State GOP sees SCOTUS pick as campaign issue

Republican Party of Minnesota chairwoman Jennifer Carnahan, along with U.S. Senate candidate Jim Newberger, left, and state attorney general candidate Doug Wardlow, called on Democrats to back President Trump’s supreme court nominee. Tim Pugmire | MPR News

Minnesota Republicans are pressing the state’s two Democratic U.S. Senators, Amy Klobuchar and Tina Smith, to back President Trump’s latest Supreme Court pick.

With both those Senate seats on the ballot this year, GOP leaders say they plan to make the confirmation of Brett Kavanaugh to the nation’s highest court a major campaign issue in Minnesota.

State Republican chair Jennifer Carnahan praised Kavanaugh in a news conference Tuesday as an experienced judge who will uphold the Constitution with an open-minded approach. Carnahan said resistance to the nomination from Democrats could help Republican candidates this fall.

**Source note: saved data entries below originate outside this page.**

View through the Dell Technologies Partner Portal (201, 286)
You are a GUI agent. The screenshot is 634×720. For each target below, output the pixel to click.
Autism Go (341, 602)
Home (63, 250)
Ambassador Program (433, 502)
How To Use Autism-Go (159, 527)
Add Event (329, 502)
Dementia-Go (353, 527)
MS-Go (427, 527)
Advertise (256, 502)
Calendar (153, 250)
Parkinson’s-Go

“If the Senate Democrats out of Minnesota, Sen. Klobuchar and Sen. Smith, stand in the way of this and obstruct and play partisan politics and don’t do what’s in the best interest of the country, I think this will negatively impact as they head into the primary and the general election in November.”

Jim Newberger, the GOP-endorsed candidate challenging Klobuchar, also criticized Democrats for not supporting the president’s nominee. He accused them of using the abortion issue and the possibility of the court overturning Roe v. Wade for political gain.

“Abortion certainly seems to be a litmus test for the left, and they’re using this to fan the flames to make more money for their campaigns,” Newberger said.

Klobuchar responded to the nomination on Twitter saying she has “serious concerns” about Kavanaugh, including his views on health care and separation of power issues. She also said he “went out of his way to dissent against net neutrality.”

Prior to the announcement, Klobuchar said in an email to supporters that the Senate should reject “any ideological candidate.”

Smith expressed disappointment with the nomination.

“I had hoped that the president would appoint a consensus justice, a person ready to protect the rights of all Americans over special interests and groups driven by political ideology,” Smith said. “But make no mistake, Judge Kavanaugh will not be that justice.”